在C ++ STL类型的静态实例上使用OpenMP threadprivate指令 [英] Using the OpenMP threadprivate directive on static instances of C++ STL types

查看:148
本文介绍了在C ++ STL类型的静态实例上使用OpenMP threadprivate指令的处理方法,对大家解决问题具有一定的参考价值,需要的朋友们下面随着小编来一起学习吧!

问题描述

请考虑以下代码段:

#include <map>

class A {
    static std::map<int,int> theMap;
#pragma omp threadprivate(theMap)
};

std::map<int,int> A::theMap;

使用OpenMP编译失败,并显示以下错误消息:

Compilation with OpenMP fails with the following error message:

$ g++ -fopenmp -c main.cpp 
main.cpp:5:34: error: ‘threadprivate’ ‘A::theMap’ has incomplete type

我不明白这一点.我可以在没有#pragma指令的情况下进行编译,这应该意味着std::map不是不是不完整.如果Map是原始类型(double,int ...),我也可以编译.

I don't understand this. I can compile without the #pragma directive, which should mean that std::map is not incomplete. I can also compile if theMap is a primitive type (double, int...).

如何制作全局静态std::map threadprivate?

推荐答案

这是编译器的限制.英特尔C/C ++编译器在threadprivate上支持C ++类,而gcc和MSVC当前不支持.

This is a compiler restriction. Intel C/C++ compiler supports C++ classes on threadprivate while gcc and MSVC currently cannot.

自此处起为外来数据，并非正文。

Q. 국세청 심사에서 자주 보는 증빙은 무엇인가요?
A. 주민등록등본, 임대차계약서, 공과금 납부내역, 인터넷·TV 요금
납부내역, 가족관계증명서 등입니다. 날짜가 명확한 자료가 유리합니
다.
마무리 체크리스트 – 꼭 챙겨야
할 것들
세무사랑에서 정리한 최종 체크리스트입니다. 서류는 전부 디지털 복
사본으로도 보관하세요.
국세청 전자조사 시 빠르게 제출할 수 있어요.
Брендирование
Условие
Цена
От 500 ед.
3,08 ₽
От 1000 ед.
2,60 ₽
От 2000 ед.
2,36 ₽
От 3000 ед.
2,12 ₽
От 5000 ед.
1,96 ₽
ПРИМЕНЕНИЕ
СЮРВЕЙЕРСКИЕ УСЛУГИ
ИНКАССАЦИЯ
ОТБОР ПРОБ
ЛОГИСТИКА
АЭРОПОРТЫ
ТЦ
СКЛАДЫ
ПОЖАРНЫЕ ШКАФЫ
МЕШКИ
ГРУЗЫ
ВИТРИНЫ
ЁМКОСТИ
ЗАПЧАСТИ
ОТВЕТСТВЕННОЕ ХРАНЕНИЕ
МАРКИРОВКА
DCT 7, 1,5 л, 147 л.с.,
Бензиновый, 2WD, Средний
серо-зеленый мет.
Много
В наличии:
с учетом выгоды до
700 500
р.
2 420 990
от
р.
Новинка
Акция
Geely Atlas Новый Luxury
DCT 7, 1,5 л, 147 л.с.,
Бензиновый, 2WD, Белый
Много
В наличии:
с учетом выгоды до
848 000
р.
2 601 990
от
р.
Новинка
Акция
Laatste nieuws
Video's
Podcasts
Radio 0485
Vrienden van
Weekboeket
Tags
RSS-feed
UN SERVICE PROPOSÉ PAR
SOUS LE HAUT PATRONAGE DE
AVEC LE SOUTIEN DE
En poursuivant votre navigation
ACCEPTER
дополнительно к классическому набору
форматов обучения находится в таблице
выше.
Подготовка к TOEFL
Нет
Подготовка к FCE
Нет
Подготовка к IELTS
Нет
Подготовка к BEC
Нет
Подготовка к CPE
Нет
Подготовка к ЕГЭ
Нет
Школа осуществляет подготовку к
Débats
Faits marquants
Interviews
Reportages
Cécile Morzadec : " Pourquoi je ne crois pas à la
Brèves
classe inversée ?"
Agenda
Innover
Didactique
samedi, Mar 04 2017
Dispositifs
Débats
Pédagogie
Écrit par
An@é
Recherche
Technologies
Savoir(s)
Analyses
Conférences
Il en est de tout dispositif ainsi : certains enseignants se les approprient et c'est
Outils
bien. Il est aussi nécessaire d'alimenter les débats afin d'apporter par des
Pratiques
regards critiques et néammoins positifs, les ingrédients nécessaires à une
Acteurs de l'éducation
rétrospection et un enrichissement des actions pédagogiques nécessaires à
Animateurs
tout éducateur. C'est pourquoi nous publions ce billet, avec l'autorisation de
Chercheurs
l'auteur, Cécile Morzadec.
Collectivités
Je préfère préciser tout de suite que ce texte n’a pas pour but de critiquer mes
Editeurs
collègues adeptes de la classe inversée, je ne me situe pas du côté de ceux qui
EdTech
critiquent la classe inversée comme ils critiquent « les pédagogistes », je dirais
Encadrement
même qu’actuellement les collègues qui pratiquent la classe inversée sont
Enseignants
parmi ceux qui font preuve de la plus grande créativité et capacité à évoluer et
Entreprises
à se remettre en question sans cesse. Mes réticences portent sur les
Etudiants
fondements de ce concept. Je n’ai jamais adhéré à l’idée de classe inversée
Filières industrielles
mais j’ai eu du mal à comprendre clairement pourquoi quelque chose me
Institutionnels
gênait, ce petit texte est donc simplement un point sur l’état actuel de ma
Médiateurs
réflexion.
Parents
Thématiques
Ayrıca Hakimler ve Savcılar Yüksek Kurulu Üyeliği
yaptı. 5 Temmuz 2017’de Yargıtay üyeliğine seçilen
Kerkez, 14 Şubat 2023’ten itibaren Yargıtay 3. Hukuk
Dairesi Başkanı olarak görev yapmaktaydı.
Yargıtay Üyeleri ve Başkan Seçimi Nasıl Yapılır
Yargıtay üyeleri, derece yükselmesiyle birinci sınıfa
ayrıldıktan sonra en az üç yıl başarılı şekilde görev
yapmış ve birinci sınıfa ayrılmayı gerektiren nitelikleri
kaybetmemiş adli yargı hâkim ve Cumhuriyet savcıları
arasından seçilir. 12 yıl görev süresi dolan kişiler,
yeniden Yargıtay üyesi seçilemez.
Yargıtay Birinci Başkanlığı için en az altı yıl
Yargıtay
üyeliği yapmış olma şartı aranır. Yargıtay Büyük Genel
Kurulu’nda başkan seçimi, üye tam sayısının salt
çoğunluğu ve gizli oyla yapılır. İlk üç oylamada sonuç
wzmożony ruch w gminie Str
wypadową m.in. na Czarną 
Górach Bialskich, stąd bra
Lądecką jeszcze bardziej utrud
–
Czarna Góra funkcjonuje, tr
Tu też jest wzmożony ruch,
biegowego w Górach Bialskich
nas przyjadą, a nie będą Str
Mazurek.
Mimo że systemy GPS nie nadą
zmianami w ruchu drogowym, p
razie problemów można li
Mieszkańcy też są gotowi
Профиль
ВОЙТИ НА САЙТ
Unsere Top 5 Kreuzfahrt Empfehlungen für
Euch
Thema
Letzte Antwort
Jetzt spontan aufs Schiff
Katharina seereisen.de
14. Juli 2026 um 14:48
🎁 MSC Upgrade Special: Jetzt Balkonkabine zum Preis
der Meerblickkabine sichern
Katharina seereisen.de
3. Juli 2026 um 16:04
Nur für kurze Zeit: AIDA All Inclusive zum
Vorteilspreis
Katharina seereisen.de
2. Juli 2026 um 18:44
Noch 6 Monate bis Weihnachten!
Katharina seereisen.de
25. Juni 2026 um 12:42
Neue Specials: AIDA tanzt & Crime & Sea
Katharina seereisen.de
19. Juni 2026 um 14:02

例如,在MSVC(VS 2010)中,您会收到此错误(我删除了该类):

For example, in MSVC (VS 2010), you will get this error (I removed the class):

static std::map<int,int> theMap;
#pragma omp threadprivate(theMap)

error C3057: 'theMap' : dynamic initialization of 'threadprivate' symbols is not currently supported

因此,解决方法非常明显,但是很脏.您需要做一个非常简单的线程本地存储.一种简单的方法是:

So, the workaround is pretty obvious, but dirty. You need to make a very simple thread-local storage. A simple approach would be:

const static int MAX_THREAD = 64;

struct MY_TLS_ITEM
{
  std::map<int,int> theMap;
  char padding[64 - sizeof(theMap)];
};

__declspec(align(64)) MY_TLS_ITEM tls[MAX_THREAD];

请注意,我进行填充的原因是避免虚假共享.我假设现代Intel x86处理器使用64字节高速缓存行. __declspec(align(64))是MSVC扩展,其结构位于64的边界上.因此,tls中的任何元素都将位于不同的缓存行中,从而不会导致错误共享. GCC具有__attribute__ ((aligned(64))).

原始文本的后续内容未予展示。